An einem Abend telefonierte ich mit den Jungs, sie waren besorgt, ob ich es schaffe und ich zweifelte zunehmend selbst, doch zum Glück muss ich das nicht alleine tun, Kate ist ja bei mir. Ich vermisse die Jungs und den Van sehr. Ich will zurück. Zurück zu den Jungs. Zurück zu Liam.

Wir sehen uns bald wieder. In zwei Tagen bist du draußen. Bis dann, Kleines.

Jace' und Cas' Worte hallten in meinem Kopf wieder. Tränen befreiten sich aus meinen Augen und kullerten ihren Weg meine Wangen runter. Liam's Haltung gegenüber mir, als wir uns verabschiedeten. Er wollte Stärke beweisen, doch am Telefon klang er alles andere stark. Ich bekam das Gefühl, dass er und die Jungs mich vermissten, doch ich muss ihnen beweisen, dass ich das schaffe.

Bald ist es soweit, ich brauche nur noch Messer und irgendeine Waffe für Kate. Normale Küchenmesser würden es für den Anfang tun oder ich suche in den Büros der Lehrer. Aber wann soll ich suchen, ich habe keine Zeit mehr.

"Emma?", Kate erschien in meinem Sichtfeld und lächelte mich an, " Ich hab was gefunden, komm mit.", sie nahm mich am Arm und zog mich in den Schlafsaal. Ich sah mich vorsichtig um, aber war erleichtert, dass wir alleine waren. Sie holte ein Geschirrtuch unter ihrem Kissen hervor und gab es mir. "Ein Handtuch?", ich sah sie fragend an und betrachtete das Bündel in meinen Händen, doch plötzlich blitze etwas glänzendes auf. "Nein, hast du nicht?", ich holte das Messer hervor und betrachtete es. "Wow, du bist die Beste! Wie hast du das gemacht? Nein, sag's nicht, das ist egal, wir gehen heute Nacht.", ich strahlte den restlichen Tag mit der Sonne um die Wette und bemühte mich nicht mehr im Unterricht und in den Arbeitsschichten, ich wollte nur noch hier raus und heute Nacht ist es soweit.

Ich warf einen Blick auf die Uhr. 14:38. Noch 10 Stunden, dann würden wir gehen. Kate tat mir gleich und versäumte drei von sieben Unterrichtsstunden, um ihren Rucksack zu packen und um in der Küche Nahrung für den Fall zu stehlen.
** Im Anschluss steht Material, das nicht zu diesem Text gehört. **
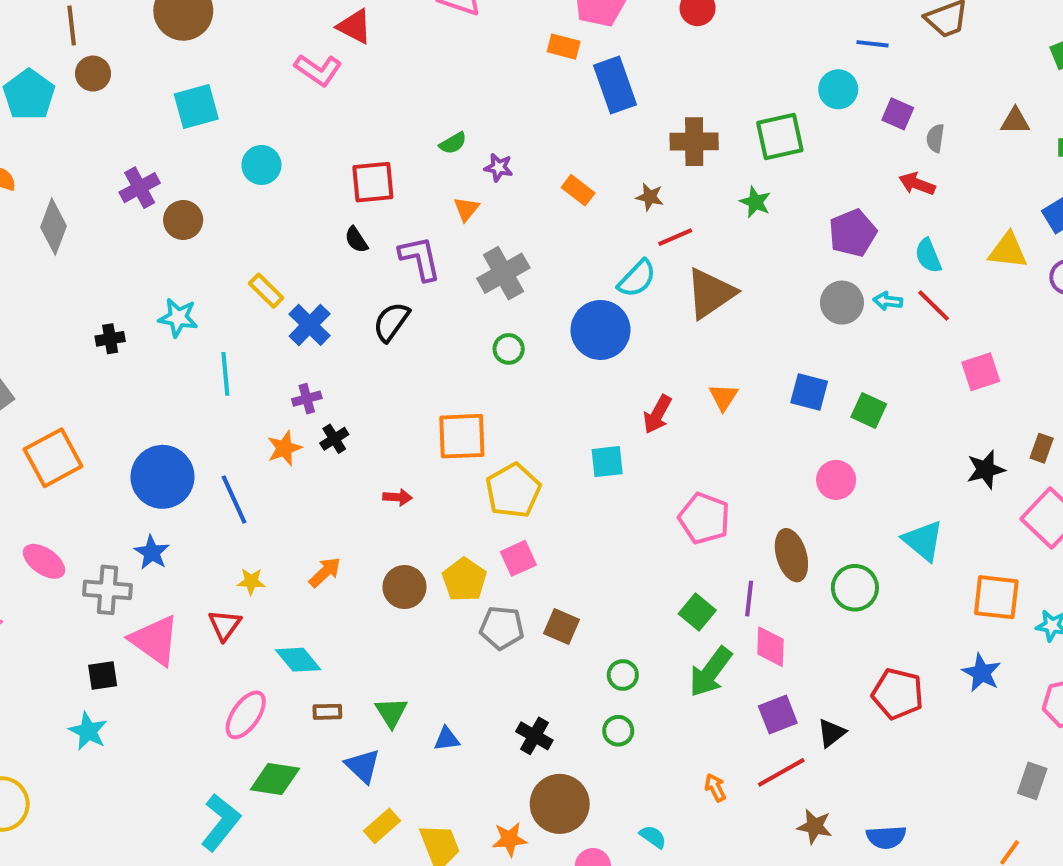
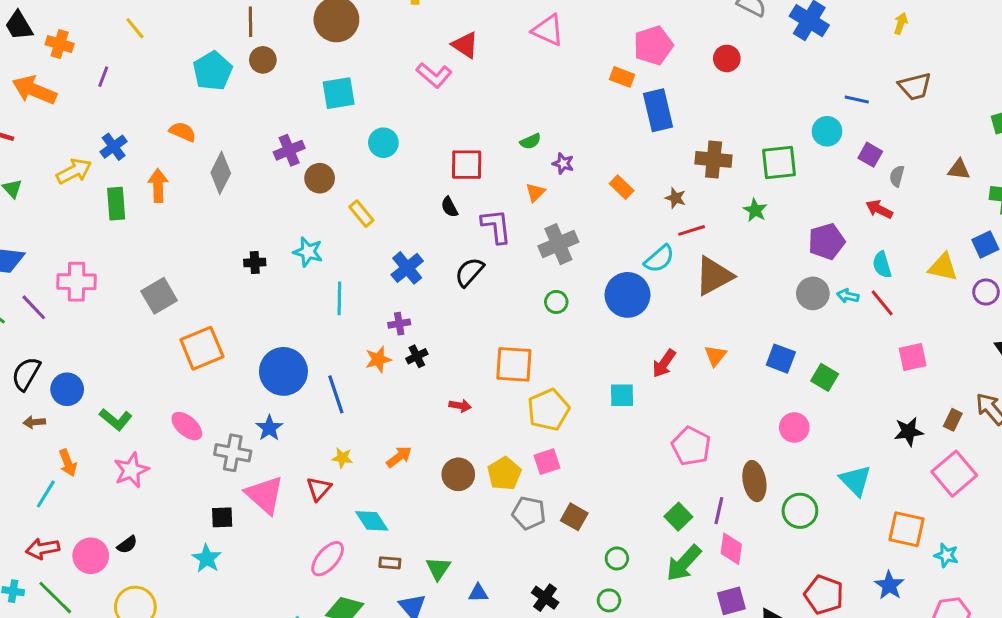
yellow rectangle: (266, 291) -> (361, 214), moved

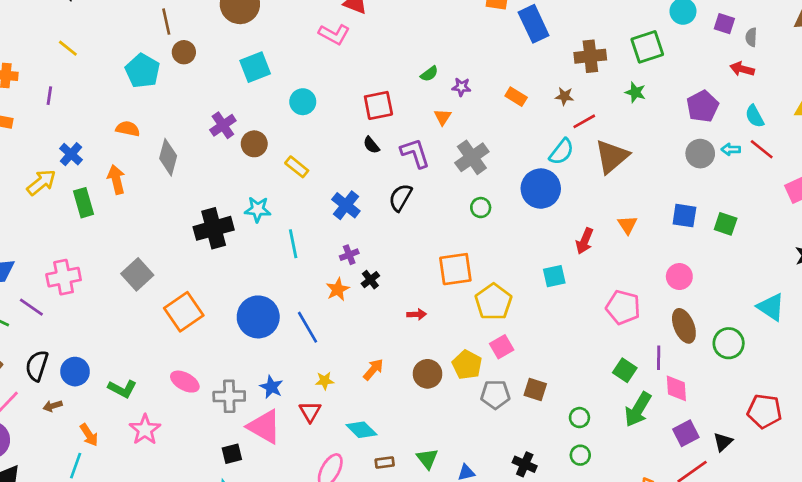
black cross: (255, 263) -> (214, 228), size x2.0
pink circle: (794, 427) -> (679, 277), moved
blue star: (269, 428) -> (271, 387), moved

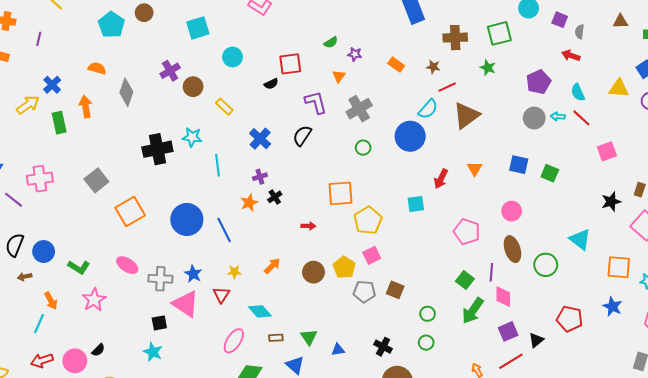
black semicircle: (371, 145) -> (271, 84), moved, turned -80

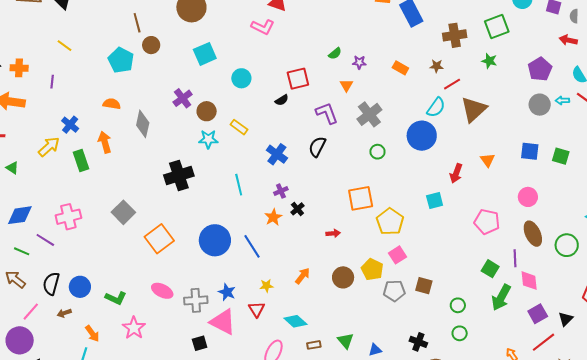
cyan star: (192, 137) -> (208, 139), moved

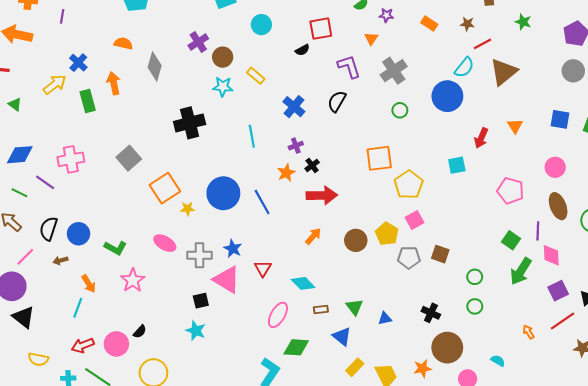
red arrow: (333, 233) -> (322, 195), moved, size x2.0
yellow star: (266, 286) -> (188, 209), moved

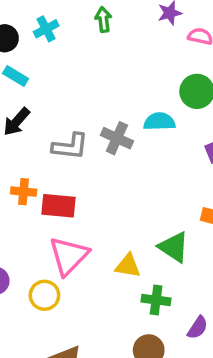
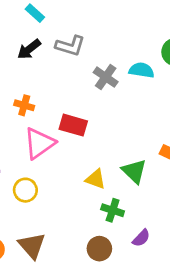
gray L-shape: (70, 146) -> (70, 46), moved
red rectangle: (58, 206) -> (73, 125), moved
pink triangle: (69, 256) -> (39, 143), moved

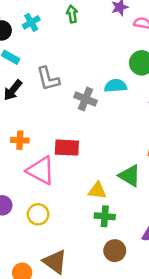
gray L-shape: (70, 46) -> (48, 79), turned 72
pink triangle: (39, 143) -> (41, 170), turned -44
green cross: (113, 210) -> (105, 216), moved

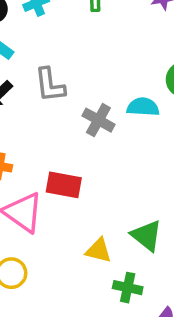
green cross: (105, 216) -> (128, 288), moved

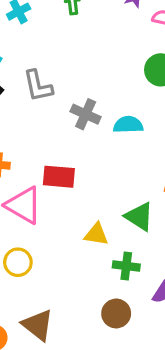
cyan semicircle: (143, 107) -> (128, 125), moved

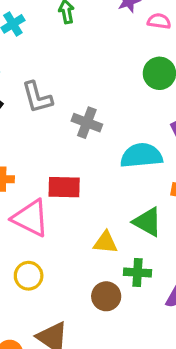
cyan semicircle: (128, 125) -> (141, 156), moved, size x1.4
brown circle: (116, 313) -> (106, 296), moved

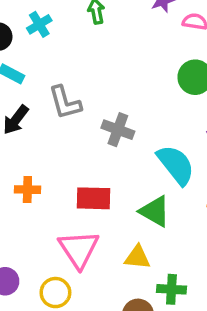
cyan semicircle: (141, 156) -> (176, 165), turned 57
pink triangle: (31, 218) -> (79, 249), moved, turned 30
green triangle: (148, 222) -> (155, 211), moved

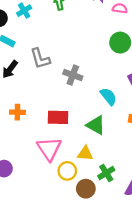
cyan semicircle: (176, 165) -> (109, 96), size x0.7
green cross: (171, 289) -> (106, 173), turned -35
yellow circle: (55, 293) -> (67, 171), moved

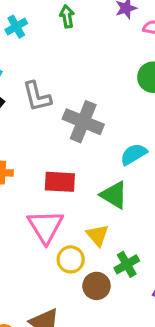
gray cross: (73, 75) -> (83, 122), size x1.4
cyan semicircle: (109, 96) -> (134, 154), turned -84
yellow triangle: (85, 153) -> (97, 235), turned 42

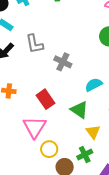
gray cross: (83, 122) -> (63, 62), size x0.7
red rectangle: (60, 182) -> (46, 99), turned 48
yellow triangle: (97, 235) -> (93, 132), moved

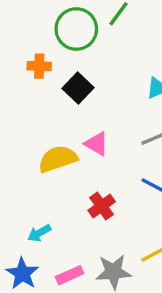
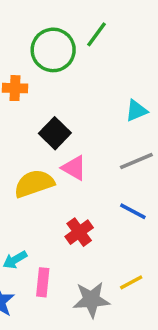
black square: (78, 88) -> (55, 133), moved
pink rectangle: (70, 275) -> (43, 282), moved, turned -60

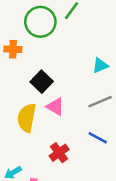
yellow semicircle: (34, 183) -> (27, 118), turned -60

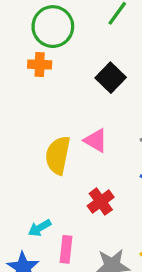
green circle: (40, 22) -> (53, 27), moved
black square: (42, 82) -> (111, 78), moved

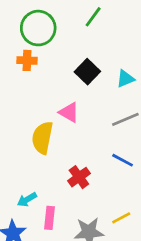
pink triangle: (96, 140) -> (69, 112), moved

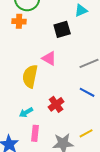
black square: (87, 72) -> (62, 29), turned 30
cyan triangle: (125, 79) -> (81, 10), moved
cyan arrow: (27, 200) -> (26, 112), moved

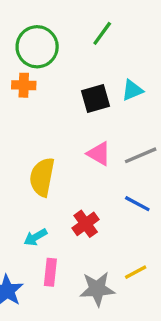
cyan triangle: (81, 10) -> (132, 90), moved
pink triangle: (49, 58) -> (99, 154), moved

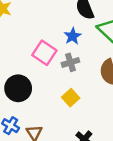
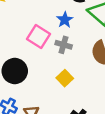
gray cross: (70, 62) -> (64, 45), turned 35

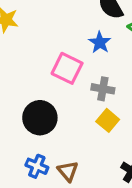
gray cross: (64, 45) -> (103, 89), moved

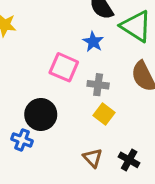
blue cross: (37, 166) -> (22, 140), moved
brown triangle: (68, 171) -> (93, 158), moved

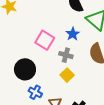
blue star: (93, 42) -> (73, 34), moved
blue cross: (22, 140) -> (35, 92), moved

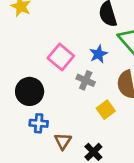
yellow square: (67, 75) -> (106, 110), moved
blue cross: (35, 92) -> (39, 123), turned -32

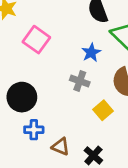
pink square: (61, 57) -> (36, 40), moved
brown triangle: (63, 141) -> (61, 147), turned -36

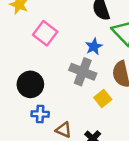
gray cross: (80, 81) -> (83, 72), size x1.5

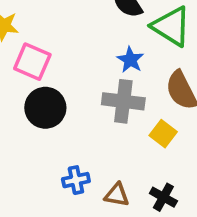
pink square: (45, 33) -> (32, 62), moved
black circle: (30, 84) -> (45, 108), moved

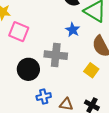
gray cross: (123, 101) -> (56, 55), moved
black circle: (45, 108) -> (28, 69), moved

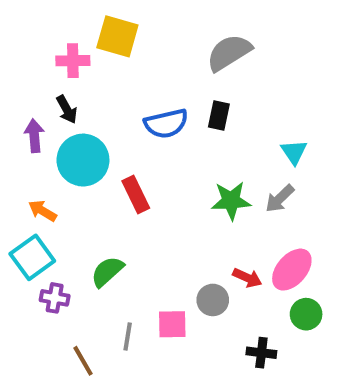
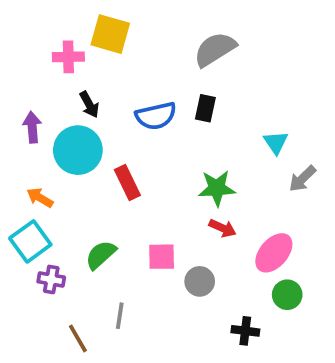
black arrow: (67, 109) -> (89, 104), moved
gray arrow: (280, 199) -> (302, 179), moved
red arrow: (247, 278) -> (222, 228), moved
pink square: (172, 324) -> (162, 257), moved

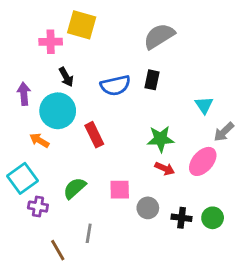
orange arrow: (40, 198) -> (39, 140), moved
pink ellipse: (274, 253) -> (203, 161), moved
black cross: (245, 331) -> (182, 218), moved

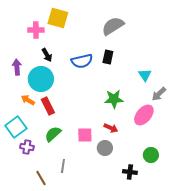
red rectangle: (94, 135) -> (48, 106), moved
red arrow: (165, 168) -> (111, 128), moved
black cross: (182, 218) -> (130, 172), moved

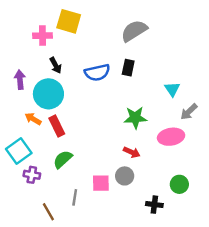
pink ellipse: (144, 115) -> (171, 137), turned 40
pink square: (85, 135) -> (101, 183), moved

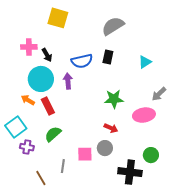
pink cross: (43, 36) -> (29, 47), moved
purple arrow: (20, 80) -> (68, 81), moved
cyan triangle: (172, 89) -> (145, 62), moved, turned 32
black cross: (154, 205) -> (130, 172), size x1.6

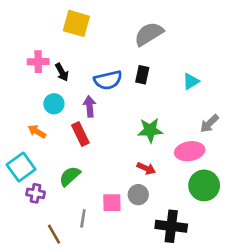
cyan circle: (41, 79) -> (54, 104), size x0.6
red rectangle: (48, 106) -> (80, 134), moved
green circle: (151, 155) -> (204, 185), moved, size x1.5

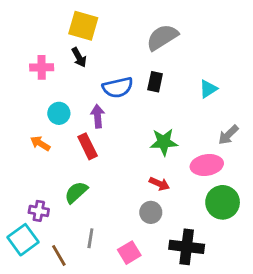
black arrow: (62, 72) -> (79, 57), moved
cyan square: (21, 167) -> (23, 240), moved
pink square: (112, 203) -> (129, 253), moved, turned -30

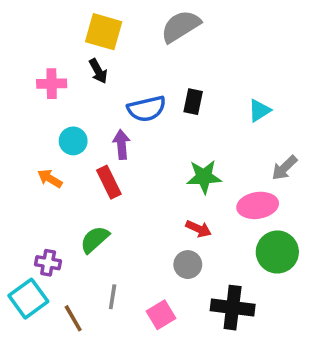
gray semicircle: (162, 37) -> (181, 26), moved

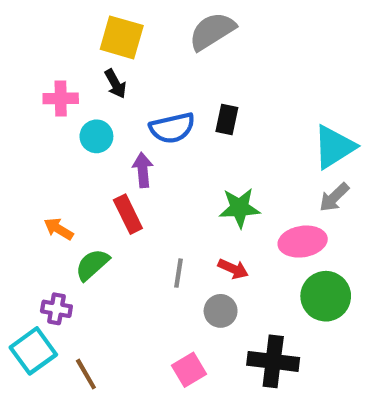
cyan triangle: (259, 110) -> (334, 147), moved, size x1.6
cyan circle: (73, 141) -> (96, 136), moved
orange arrow: (50, 179) -> (59, 229), moved
green semicircle: (95, 239) -> (92, 265), moved
gray line: (113, 297) -> (178, 273), moved

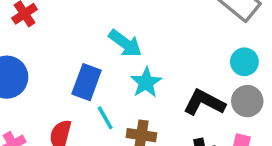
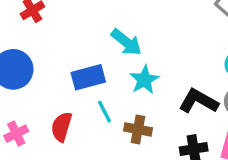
blue rectangle: (87, 82) -> (88, 77), turned 52

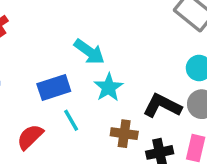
red semicircle: (62, 127) -> (30, 137), turned 32
brown cross: (138, 129) -> (124, 134), moved

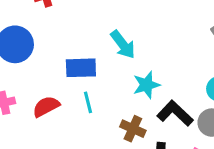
cyan star: (109, 87) -> (146, 85), moved

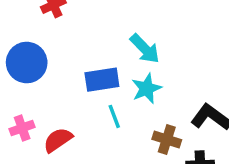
cyan star: (146, 85) -> (147, 88), moved
red semicircle: (46, 107) -> (58, 140), moved

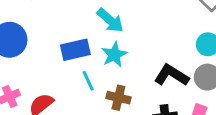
brown cross: (167, 139) -> (118, 98), moved

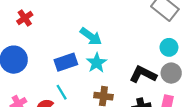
cyan line: (88, 81) -> (62, 92), moved

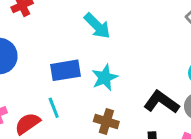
cyan arrow: (91, 36) -> (97, 26), moved

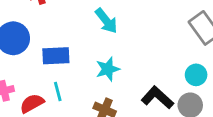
blue rectangle: (66, 70) -> (56, 56), moved

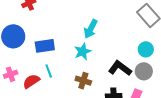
cyan arrow: (106, 21) -> (91, 29), moved, turned 72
Eine Durchsage ertönte in den Klassenzimmern und Kate schreckte auf, sie ließ Äpfel fallen und lauschte gespannt, "Kate Smith und Emma Miller sofort ins Büro des Rektors!". Kate schoss Röte ins Gesicht und bekam ein mulmiges Gefühl im Magen.

"Emma und Kate, ich bin ettäuscht von euch.", der Rektor begrüßte uns mit diesen Worten und ich wechselte mit Kate unsichere Blicke. Scheiße, wir sind aufgeflogen. 

"Ihr habt mich und die Lehrer in diesem Lager schwer enttäuscht. Was habt ihr euch nur gedacht?", er blickte uns enttäuscht an, aber sein Oberkörper war angespannt und seine Hände zu Fäusten geballt, als würde er gleich ausholen. Ich spürte das kalte Metall des Messers unter meiner Uniform an meinem Rücken und war jederzeit bereit es hervorzuholen. Ich war in Alarmbereitschaft. Ich hatte keine Angst mehr und stellte mich allem, was jetzt auf mich zukommt und blickte zu Kate, ihr liefen Tränen die Wangen runter, sie zitterte am ganzen Körper, bemerkte aber nicht, dass ich sie anblickte.

"Ihr habt eine Strafe verdient. Ihr seid für 72 Stunden vom Unterricht ausgeschlossen. Was habt ihr euch nur bei einer solchen Schandtat gedacht?", er blickte mir tief in die Augen. In seinem Blick zeichnete sich Wut ab und ich fragte mich, worüber er so enttäuscht war.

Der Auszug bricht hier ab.